Arkansas To Regulate PBMs

Allows the state insurance department to have oversight over PBMs and essentially treat them as insurers………………….

Ark. House and Senate Approve Regulation of PBMs

A longer version of this article was published in the March 9, 2018, issue of RADAR on Drug Benefits. Subscribe today for biweekly business strategies and analysis for health plans, employers, PBMs and pharma companies.

March 19, 2018

Arkansas’s House and Senate approved a proposal to regulate pharmacy benefit managers and require PBMs to be licensed by the state’s Dept. of Insurance. Gov. Asa Hutchinson (R) is expected to sign the bill, according to news reports.

The debate was spurred by changes that CVS Health Corp.’s Caremark unit made in January to drug reimbursement rates paid to independent pharmacists.

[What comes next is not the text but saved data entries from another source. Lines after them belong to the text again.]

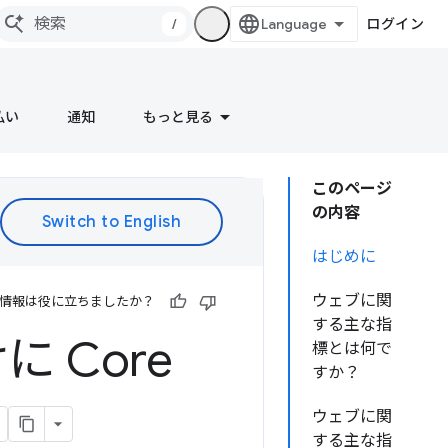
/
ログイン
払い
通知
もっと見る
このページ
の内容
はじめに
ウェブに関
情報は役に立ちましたか？
する主な指
 Core
標とは何で
すか？
ウェブに関
する主な指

The bill would allow state regulators to supervise PBMs’ networks to ensure that they provide convenient patient access to pharmacies and a fair and sustainable reimbursement rate for pharmacist services.

The Pharmaceutical Care Management Association (PCMA) in February said it opposed the initial version of the legislation. Its President and CEO Mark Merritt said in a statement, “this resolution would raise prescription drug costs for Arkansas’s patients, employers, state government and taxpayers, and do nothing to improve the quality of pharmacy benefits.”

The concept of regulating PBMs in itself isn’t new, according to Jay Godla at PwC’s Strategy&. Yet what makes Arkansas stand out is that it would allow the state insurance department to have oversight over PBMs and essentially treat them as insurers, which in theory “give[s] meaningful teeth to the existing regulations.”

According to Milliman actuary Troy Filipek, certain areas have the potential to piggyback or do something similar. But it is also remained to be seen how the state’s insurance commissioner would implement the bill’s provisions.

Godla says, “it’s a survival move by independent pharmacists in an industry that is continuing to struggle,” given that independent pharmacists make 25% less in profits than larger retail chains in an environment where per-script revenue has been on decline.